Le sanctuaire principal est monté sur un soubassement de grès à redans, fortement mouluré, de 1,50 m de haut. Sept marches conduisent de la courte chaussée au haut du soubassement et au sanctuaire lui-même qui commence, à l’est, par une antichambre (Mandapa) de 3,40 m de large sur 6,70 m de long. Sur les faces nord et sud, deux portes donnent accès à des escaliers descendant jusqu’au sol de la cour intérieure. Une autre porte communique avec la tour sanctuaire. Ce Mandapa a perdu la plus grande partie de sa couverture en encorbellement. Lensemble des portes encadrées de colonnettes et surmontées d’un fronton est très érodé. Sur chacune des faces, il reste deux fausses fenêtres avec quelques balustres. Des Devata sont sculptées aux angles des bâtiments. La tour sanctuaire est reliée aux gopura nord, ouest et sud par une allée.
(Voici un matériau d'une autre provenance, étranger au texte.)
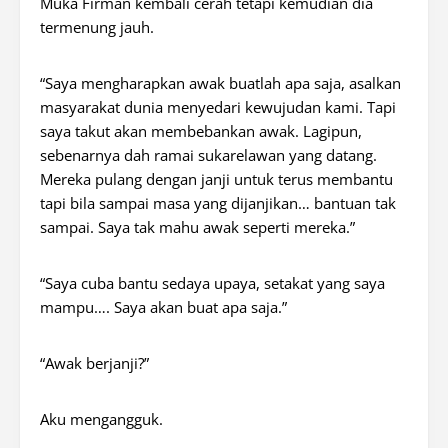
Muka Firman kembali cerah tetapi kemudian dia
termenung jauh.
“Saya mengharapkan awak buatlah apa saja, asalkan
masyarakat dunia menyedari kewujudan kami. Tapi
saya takut akan membebankan awak. Lagipun,
sebenarnya dah ramai sukarelawan yang datang.
Mereka pulang dengan janji untuk terus membantu
tapi bila sampai masa yang dijanjikan… bantuan tak
sampai. Saya tak mahu awak seperti mereka.”
“Saya cuba bantu sedaya upaya, setakat yang saya
mampu…. Saya akan buat apa saja.”
“Awak berjanji?”
Aku mengangguk.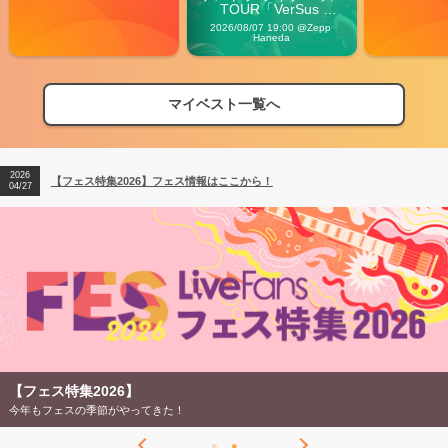
TOUR「VerSus 
Carnival」
2026/08/07 19:00 @Zepp 
Haneda
マイベスト一覧へ
2026
【フェス特集2026】フェス情報はここから！
04/27
2026
【ライブ動員ランキング】2026年上半期編発表！
07/28
2026
【フェス特集2026】フェス情報はここから！
04/27
2026
【ライブ動員ランキング】2026年上半期編発表！
07/28
【フェス特集2026】
今年もフェスの季節がやってきた！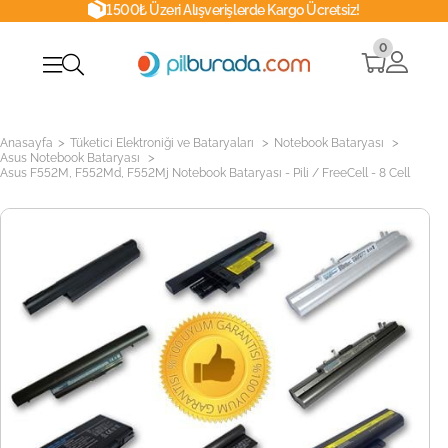
1500₺ Üzeri Alışverişlerde Kargo Ücretsiz!
0
>
>
>
Anasayfa
Tüketici Elektroniği ve Bataryaları
Notebook Bataryası
>
Asus Notebook Bataryası
Asus F552M, F552Md, F552Mj Notebook Bataryası - Pili / FreeCell - 8 Cell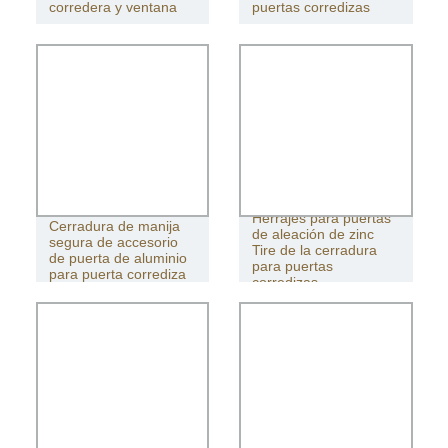
corredera y ventana
puertas corredizas
Herrajes para puertas
Cerradura de manija
de aleación de zinc
segura de accesorio
Tire de la cerradura
de puerta de aluminio
para puertas
para puerta corrediza
corredizas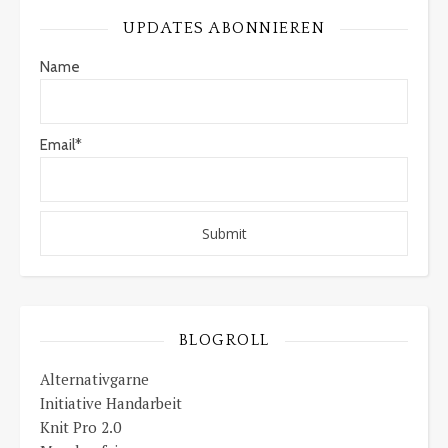
UPDATES ABONNIEREN
Name
Email*
BLOGROLL
Alternativgarne
Initiative Handarbeit
Knit Pro 2.0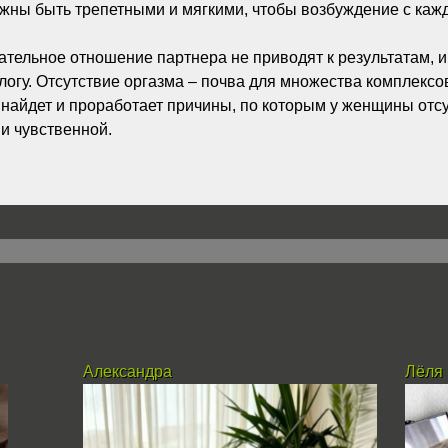
жны быть трепетными и мягкими, чтобы возбуждение с кажд
ательное отношение партнера не приводят к результатам, и 
огу. Отсутствие оргазма – почва для множества комплексов
найдет и проработает причины, по которым у женщины отсу
и чувственной.
Александра
Лёля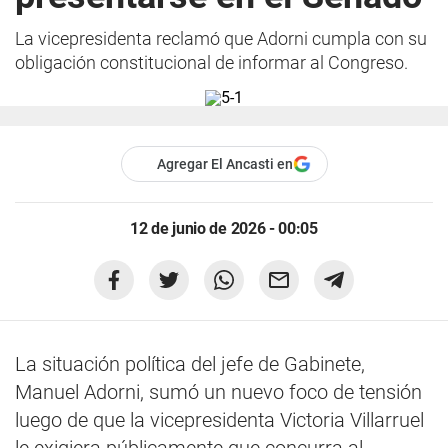
La vicepresidenta reclamó que Adorni cumpla con su
obligación constitucional de informar al Congreso.
Agregar El Ancasti en
12 de junio de 2026 - 00:05
La situación política del jefe de Gabinete,
Manuel Adorni, sumó un nuevo foco de tensión
luego de que la vicepresidenta Victoria Villarruel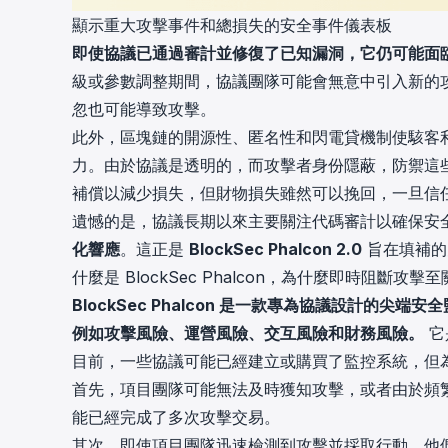
顯示重大攻擊事件和總損失的安全事件儀表板
即使協議已通過審計並修復了已知漏洞，它仍可能面
級或參數調整期間，協議團隊可能會無意中引入新的
忽也可能導致攻擊。
此外，區塊鏈的開源性、匿名性和閃電貸機制使駭客
力。由於協議是透明的，而攻擊者身份隱蔽，防禦這
補償以減少損失，但財物損失雖然可以挽回，一旦信
遺憾的是，協議長期以來主要關注代碼審計以確保安
化響應
。這正是
BlockSec Phalcon 2.0
旨在填補的
什麼是 BlockSec Phalcon，為什麼即時阻斷攻擊
BlockSec Phalcon 是一款專為協議設計
例如攻擊風險、運營風險、交互風險和財務風險。
它
目前，一些協議可能已經建立或購買了監控系統，但
首先，項目團隊可能無法及時獲知攻擊，或者由於頻
能已經完成了多次攻擊交易。
其次，即使項目團隊迅速檢測到攻擊並採取行動，他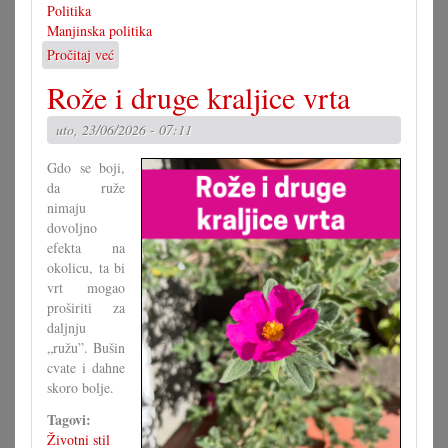
Politika
Manjinska politika
Pročitaj već
o
Djelatna
Rože i druge kraljice vrta
grupa
za
uto, 23/06/2026 - 07:11
novi
zakon
Gdo se boji,
da ruže
nimaju
dovoljno
efekta na
okolicu, ta bi
vrt mogao
proširiti za
daljnju
„ružu”. Bušin
cvate i dahne
skoro bolje.
Tagovi:
Životni stil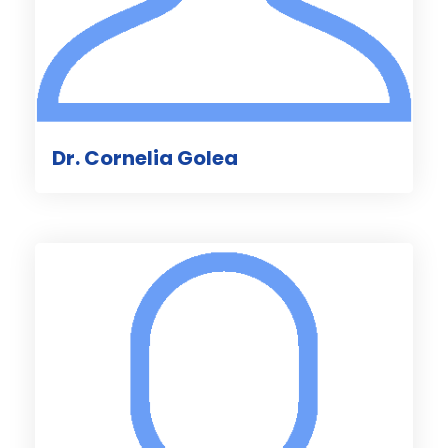
Dr. Cornelia Golea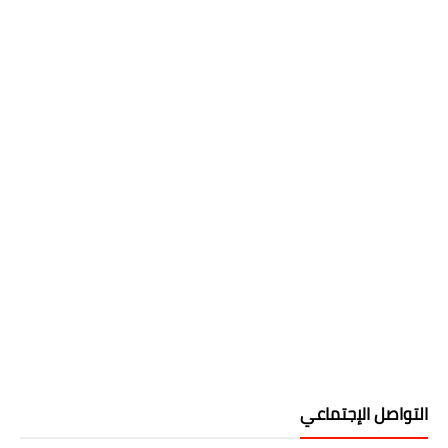
التواصل الإجتماعي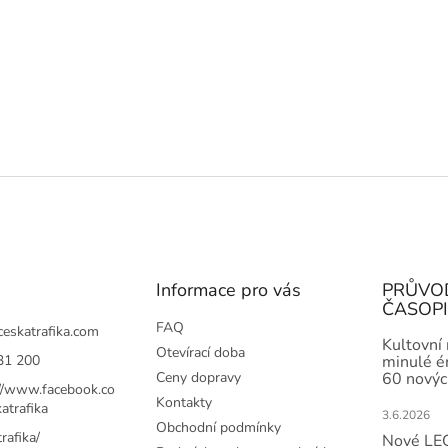
Informace pro vás
PRŮVO
ČASOP
FAQ
ceskatrafika.com
Kultovní
Otevírací doba
31 200
minulé ér
Ceny dopravy
60 novýc
://www.facebook.co
Kontakty
atrafika
3.6.2026
Obchodní podmínky
rafika/
Nové LEG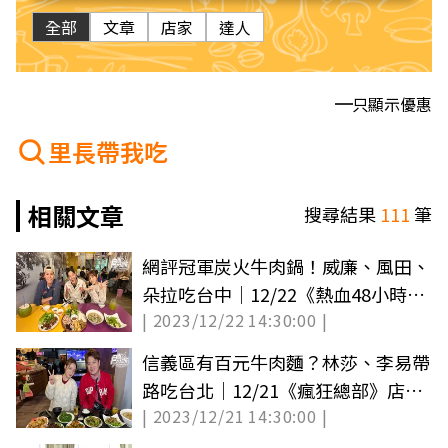
全部
文章
店家
達人
只顯示優惠
里長帶我吃
相關文章
搜尋結果
111
筆
網評冠軍炭火牛肉鍋！威廉、風田、
朵拉吃台中｜12/22《熱血48小時》
| 2023/12/22 14:30:00 |
店家資訊
信義區有百元牛肉麵？林莎、李易帶
路吃台北｜12/21《瘋狂總部》店家
| 2023/12/21 14:30:00 |
資訊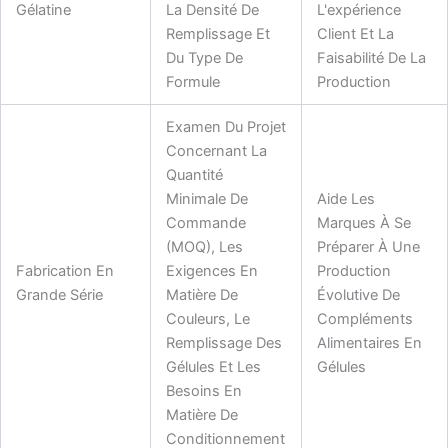
Gélatine
La Densité De
L'expérience
Remplissage Et
Client Et La
Du Type De
Faisabilité De La
Formule
Production
Examen Du Projet
Concernant La
Quantité
Minimale De
Aide Les
Commande
Marques À Se
(MOQ), Les
Préparer À Une
Fabrication En
Exigences En
Production
Grande Série
Matière De
Évolutive De
Couleurs, Le
Compléments
Remplissage Des
Alimentaires En
Gélules Et Les
Gélules
Besoins En
Matière De
Conditionnement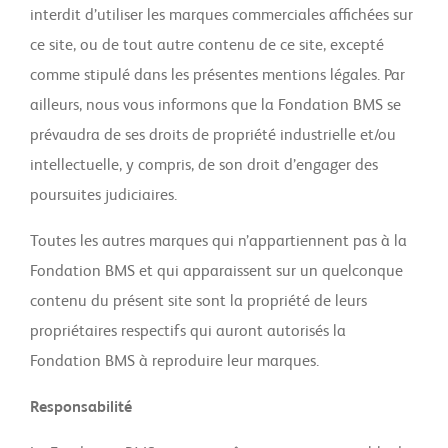
interdit d’utiliser les marques commerciales affichées sur
ce site, ou de tout autre contenu de ce site, excepté
comme stipulé dans les présentes mentions légales. Par
ailleurs, nous vous informons que la Fondation BMS se
prévaudra de ses droits de propriété industrielle et/ou
intellectuelle, y compris, de son droit d’engager des
poursuites judiciaires.
Toutes les autres marques qui n’appartiennent pas à la
Fondation BMS et qui apparaissent sur un quelconque
contenu du présent site sont la propriété de leurs
propriétaires respectifs qui auront autorisés la
Fondation BMS à reproduire leur marques.
Responsabilité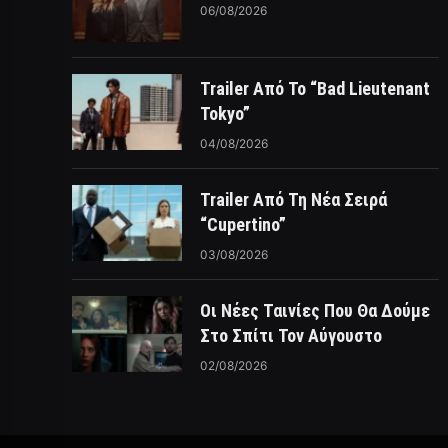
06/08/2026
Trailer Από Το “Bad Lieutenant
Tokyo”
04/08/2026
Trailer Από Τη Νέα Σειρά
“Cupertino”
03/08/2026
Οι Νέες Ταινίες Που Θα Δούμε
Στο Σπίτι Τον Αύγουστο
02/08/2026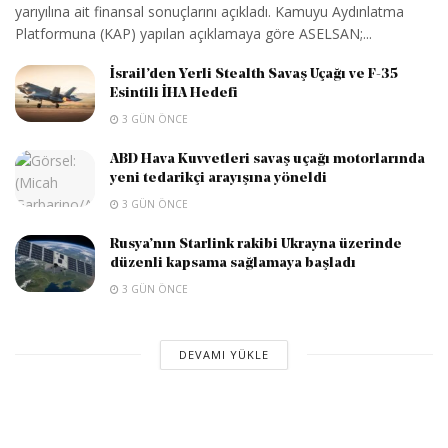
yarıyılına ait finansal sonuçlarını açıkladı. Kamuyu Aydınlatma
Platformuna (KAP) yapılan açıklamaya göre ASELSAN;...
İsrail’den Yerli Stealth Savaş Uçağı ve F-35
Esintili İHA Hedefi
3 GÜN ÖNCE
ABD Hava Kuvvetleri savaş uçağı motorlarında
yeni tedarikçi arayışına yöneldi
3 GÜN ÖNCE
Rusya’nın Starlink rakibi Ukrayna üzerinde
düzenli kapsama sağlamaya başladı
3 GÜN ÖNCE
DEVAMI YÜKLE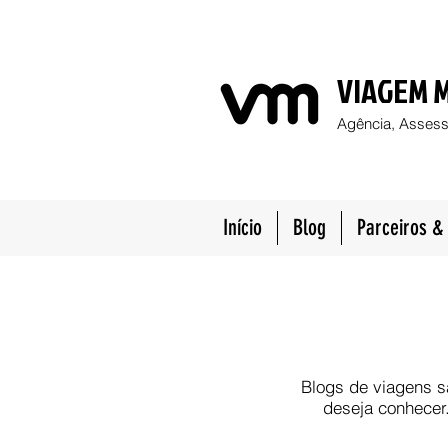
VIAGEM 
Agência, Assess
Início
Blog
Parceiros & 
Blogs de viagens s
deseja conhecer.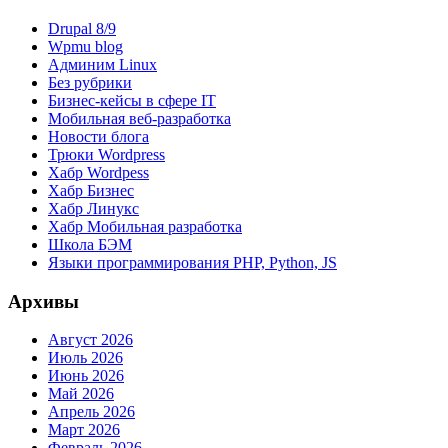
Drupal 8/9
Wpmu blog
Админим Linux
Без рубрики
Бизнес-кейсы в сфере IT
Мобильная веб-разработка
Новости блога
Трюки Wordpress
Хабр Wordpess
Хабр Бизнес
Хабр Линукс
Хабр Мобильная разработка
Школа БЭМ
Языки программирования PHP, Python, JS
Архивы
Август 2026
Июль 2026
Июнь 2026
Май 2026
Апрель 2026
Март 2026
Февраль 2026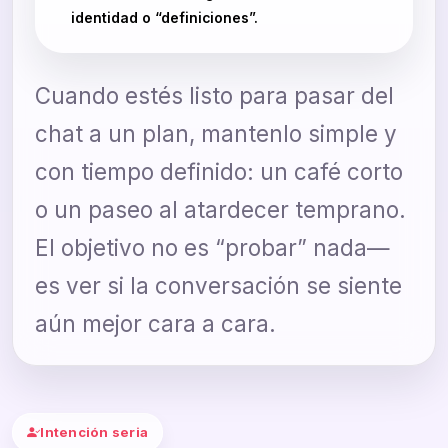
identidad o “definiciones”.
Cuando estés listo para pasar del
chat a un plan, mantenlo simple y
con tiempo definido: un café corto
o un paseo al atardecer temprano.
El objetivo no es “probar” nada—
es ver si la conversación se siente
aún mejor cara a cara.
Intención seria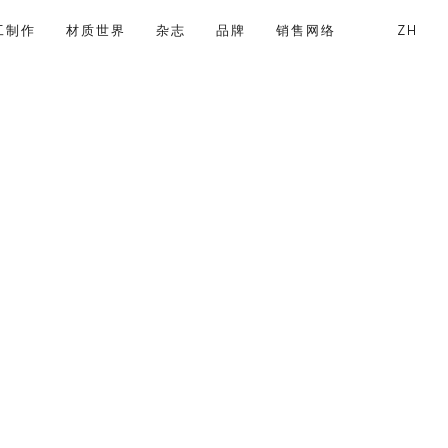
工制作
材质世界
杂志
品牌
销售网络
ZH
搜索
已注册用户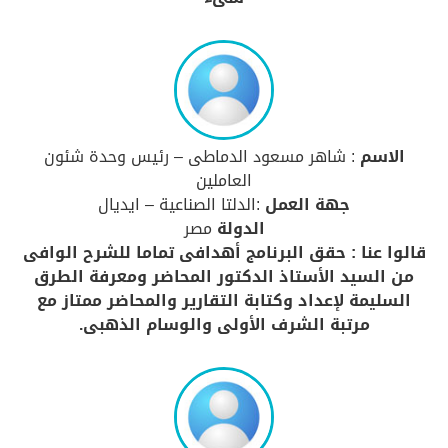
الاسم
: شاهر مسعود الدماطى – رئيس وحدة شئون
العاملين
جهة العمل
:الدلتا الصناعية – ايديال
الدولة
مصر
قالوا عنا : حقق البرنامج أهدافى تماما للشرح الوافى
من السيد الأستاذ الدكتور المحاضر ومعرفة الطرق
السليمة لإعداد وكتابة التقارير والمحاضر ممتاز مع
مرتبة الشرف الأولى والوسام الذهبى.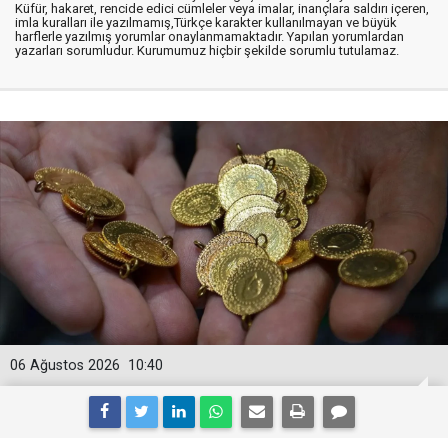
Küfür, hakaret, rencide edici cümleler veya imalar, inançlara saldırı içeren,
imla kuralları ile yazılmamış,Türkçe karakter kullanılmayan ve büyük
harflerle yazılmış yorumlar onaylanmamaktadır. Yapılan yorumlardan
yazarları sorumludur. Kurumumuz hiçbir şekilde sorumlu tutulamaz.
06 Ağustos 2026
10:40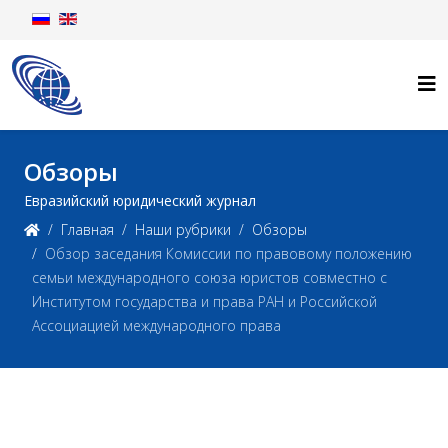
Обзоры
Евразийский юридический журнал
Главная
Наши рубрики
Обзоры
Обзор заседания Комиссии по правовому положению
семьи международного союза юристов совместно с
Институтом государства и права РАН и Российской
Ассоциацией международного права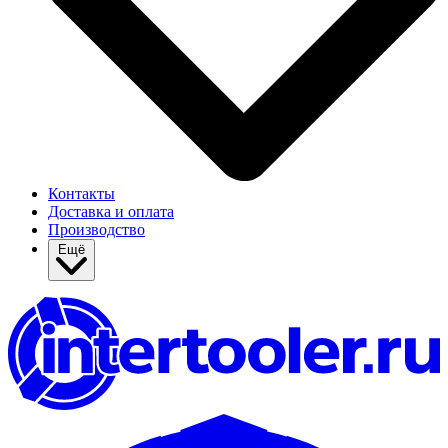
Контакты
Доставка и оплата
Производство
Ещё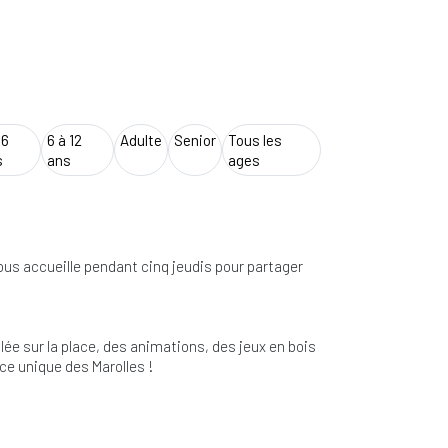
 6
6 à 12
Adulte
Senior
Tous les
s
ans
ages
vous accueille pendant cinq jeudis pour partager
ée sur la place, des animations, des jeux en bois
ce unique des Marolles !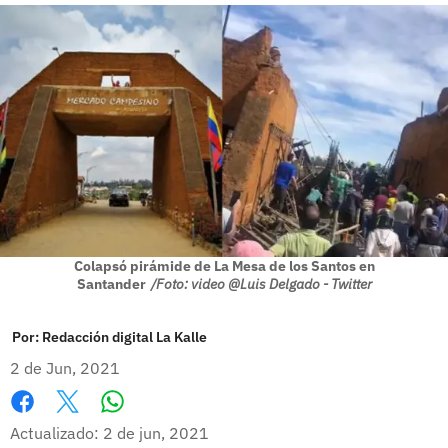
Colapsó pirámide de La Mesa de los Santos en
Santander
/Foto: video @Luis Delgado - Twitter
Por:
Redacción digital La Kalle
2 de Jun, 2021
Whatsapp
Facebook
X
Actualizado: 2 de jun, 2021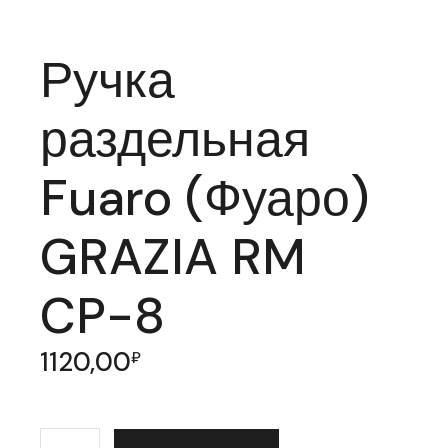
Ручка
раздельная
Fuaro (Фуаро)
GRAZIA RM
CP-8
1120,00
₽
Количество товара Ручка раздельная Fuaro (Фуаро) 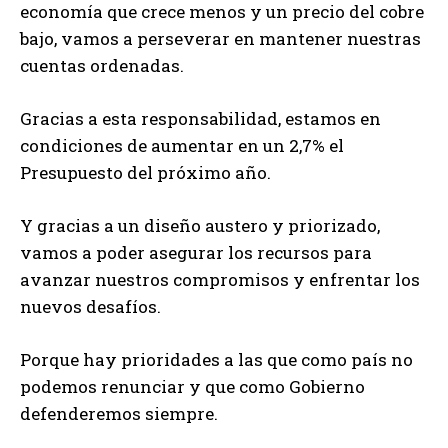
economía que crece menos y un precio del cobre
bajo, vamos a perseverar en mantener nuestras
cuentas ordenadas.
Gracias a esta responsabilidad, estamos en
condiciones de aumentar en un 2,7% el
Presupuesto del próximo año.
Y gracias a un diseño austero y priorizado,
vamos a poder asegurar los recursos para
avanzar nuestros compromisos y enfrentar los
nuevos desafíos.
Porque hay prioridades a las que como país no
podemos renunciar y que como Gobierno
defenderemos siempre.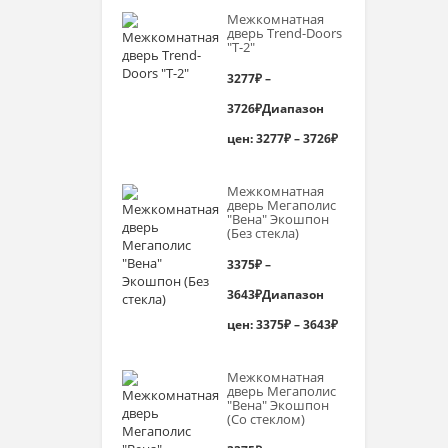
Межкомнатная
дверь Trend-Doоrs
"Т-2"
3277
₽
–
3726
₽
Диапазон
цен: 3277₽ – 3726₽
Межкомнатная
дверь Мегаполис
"Вена" Экошпон
(Без стекла)
3375
₽
–
3643
₽
Диапазон
цен: 3375₽ – 3643₽
Межкомнатная
дверь Мегаполис
"Вена" Экошпон
(Со стеклом)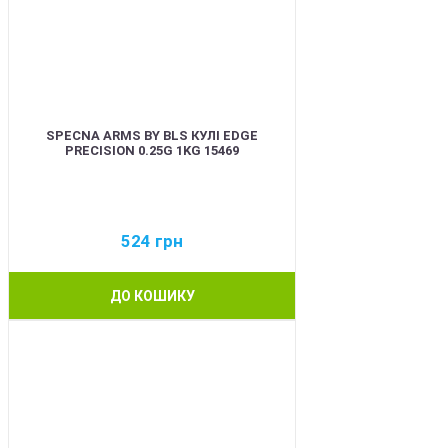
SPECNA ARMS BY BLS КУЛІ EDGE
PRECISION 0.25G 1KG 15469
524
грн
ДО КОШИКУ
BEST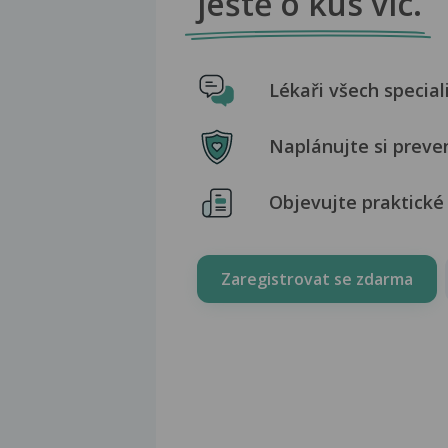
ještě o kus víc.
Lékaři všech special
Naplánujte si preve
Objevujte praktické 
Zaregistrovat se zdarma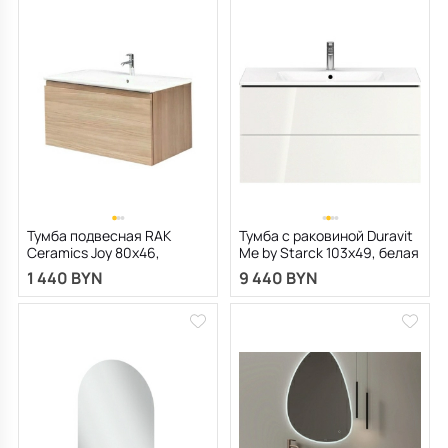
Тумба подвесная RAK
Тумба с раковиной Duravit
Ceramics Joy 80х46,
Me by Starck 103х49, белая
Скандинавский дуб
1 440 BYN
9 440 BYN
Un important soubassement cruciforme à redans supporte le sanctuaire principal. Autour d’une cella carrée de 3 m de côté, sont adjacents quatre vestibules, dont trois sont sans communication avec cette cella qui n’a, en fait, qu’une liaison avec l’antichambre Mandapa. Ces quatre vestibules sont éclairés par de vraies fenêtres à balustres. Chaque côté des portes, ainsi que les angles des murs de la tour sont ornés par des Devata sous arca-tures. La couverture en partie détruite est à retraits successifs, mais l’étage fictif est encore en place.
Le gopura ouest, en assez bon état, est le plus petit des pavillons, avec ses 5 m de large et 8 m de long. Son soubassement de grès est bien mouluré. Les colonnettes, les linteaux et les frontons sont toujours en place, mais ils sont érodés et leurs sculptures sont peu lisibles. Par contre, la superstructure à faux étage est bien dessinée, avec ses moulures et son décor.
Sur la partie sud-ouest, en dehors du mur d’enceinte, on a entreposé et reconstitué au sol quelques linteaux et des frontons trilobés qui représentent des scènes vis-nuïtes, avec des Apsara, ainsi que Siva et Uma, son épouse, montés sur le taureau Nandin, et aussi quelques tableaux de la vie courante exposés sur plusieurs registres superposés, comme l’assistance d’un dieu à un mourant pleuré par ses proches.

Au sud de la « bibliothèque » nord, on a découvert la statue d’un taureau Nandin, monture de Siva, de facture intéressante, mais traité avec une certaine mièvrerie.